I’m at the edge of the garden, cutting back the raspberry bushes, absorbed in thinking about what Finch and me are gonna do, how much time we’ve got. “You ever think about finding some sort of hobby, Scotland? Something besides spying on your neighbors.”

Well, maybe that sounds rude. Unnecessary. But here’s the thing. That first time he showed up in the yard with the flare and the rabbit—those newspapers he brought, they weren’t just a random assortment. They were carefully selected. Every single one of them had an article about me. Turned out Cindy’s parents had exerted their influence and gotten the word out, far and wide. Made me look like some kind of lunatic. One of them even had a big headline that said AMERICAN PRODIGAL, just like what Scotland had called me. Scotland, in that subtle and insidious way of his, was sending a message that he knew who I was, what I’d done, why Finch and me were in the woods. He wanted me to know he had me. I pictured him watching us through his spotting scope, reading the papers, curating the ones that had something about me in them, then making his delivery with the AK-47 strapped across his back. Well, I never mentioned those papers and their content to him—I refused to give him the satisfaction of knowing just how much they ruffled me—but I decided right then and there that I could never let my guard down around him. I could never trust him.

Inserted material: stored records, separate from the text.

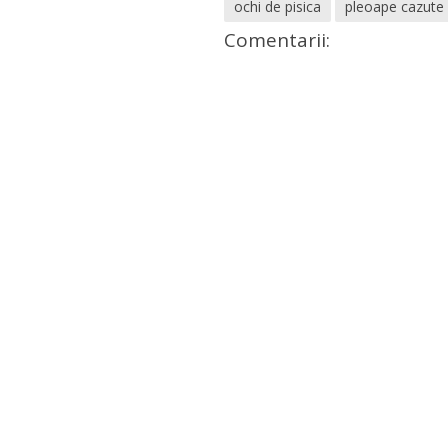
ochi de pisica
pleoape cazute
Comentarii: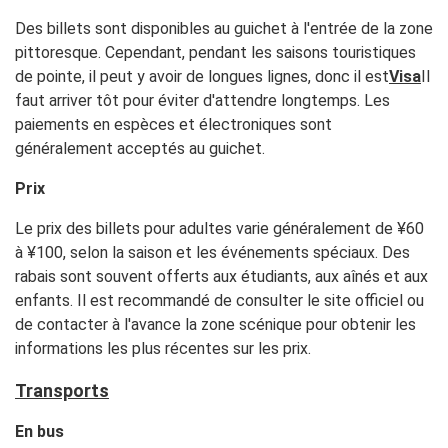
Des billets sont disponibles au guichet à l'entrée de la zone
pittoresque. Cependant, pendant les saisons touristiques
de pointe, il peut y avoir de longues lignes, donc il est
Visa
Il
faut arriver tôt pour éviter d'attendre longtemps. Les
paiements en espèces et électroniques sont
généralement acceptés au guichet.
Prix
Le prix des billets pour adultes varie généralement de ¥60
à ¥100, selon la saison et les événements spéciaux. Des
rabais sont souvent offerts aux étudiants, aux aînés et aux
enfants. Il est recommandé de consulter le site officiel ou
de contacter à l'avance la zone scénique pour obtenir les
informations les plus récentes sur les prix.
Transports
En bus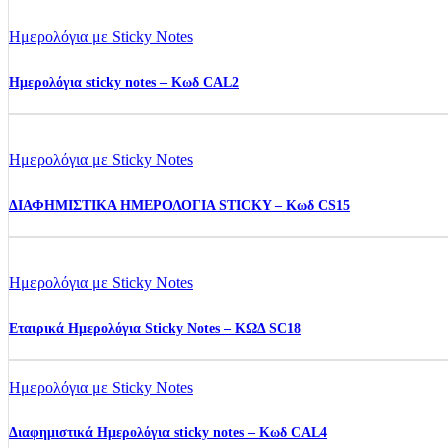
Ημερολόγια με Sticky Notes
Ημερολόγια sticky notes – Κωδ CAL2
Ημερολόγια με Sticky Notes
ΔΙΑΦΗΜΙΣΤΙΚΑ ΗΜΕΡΟΛΟΓΙΑ STICKY – Κωδ CS15
Ημερολόγια με Sticky Notes
Εταιρικά Ημερολόγια Sticky Notes – ΚΩΔ SC18
Ημερολόγια με Sticky Notes
Διαφημιστικά Ημερολόγια sticky notes – Kωδ CAL4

I continue cutting the bushes to the ground, piling the branches behind me. Working faster. Crow is perched on Scotland’s shoulder, and when I look at him, he opens his beak and caws, mouthing off.

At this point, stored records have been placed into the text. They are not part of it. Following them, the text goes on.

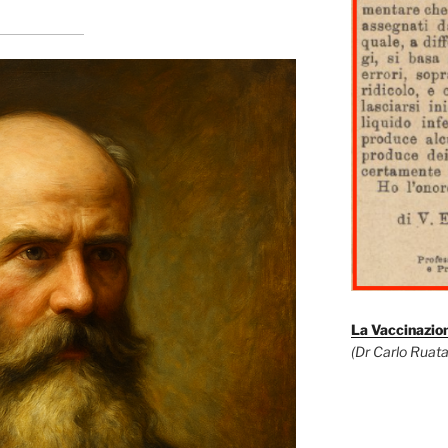
La Vaccinazion
(Dr Carlo Ruata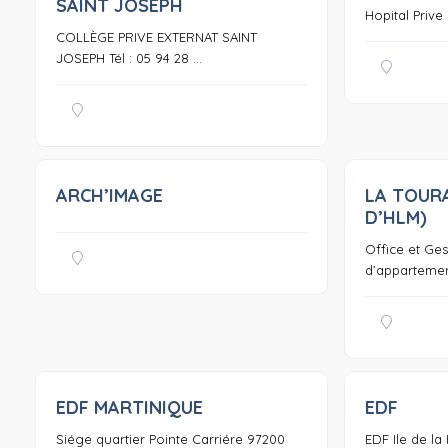
SAINT JOSEPH
Hopital Prive 
COLLÈGE PRIVE EXTERNAT SAINT
JOSEPH Tél : 05 94 28 ...
ARCH’IMAGE
LA TOUR
0
D’HLM)
Office et Ge
d’apparteme
EDF MARTINIQUE
EDF
0
Siége quartier Pointe Carriére 97200
EDF Ile de la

“No time for hobbies,” Scotland says, placing a stack of newspapers on the porch. He still brings them, from time to time. Finch likes to read them, I never even look. “Besides, ‘Idle hands are the devil’s workshop.’ That’s what the Good Book says. Now, back to the matter of Jake. Tell me what’s going on. It’s the fifteenth. He should be here by now.”

I shake my head. It’s only been a few hours since I had to tell Finch. “You sure do like to keep track of things, don’t you, Scotland.”

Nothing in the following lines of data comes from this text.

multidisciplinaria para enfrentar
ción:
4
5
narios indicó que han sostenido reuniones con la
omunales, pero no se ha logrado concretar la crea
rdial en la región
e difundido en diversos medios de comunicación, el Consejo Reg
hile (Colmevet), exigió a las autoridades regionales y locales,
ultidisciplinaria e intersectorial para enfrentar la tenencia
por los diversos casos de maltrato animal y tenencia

“As a matter of fact, I do, Cooper. I’ve always kept a calendar. A journal, you might call it, though it’s more just a log of what happens each day. Fastidious. ‘Attentive to and concerned about detail.’ That’s what my daddy used to call me, and I do believe he was right.”

Finch, who’d been at the back of the house paying respects to Susanna the chicken, bounds around to the front yard. “Scotland!” She runs to him, wrapping her arms around his waist. “Jake’s dead,” Finch says.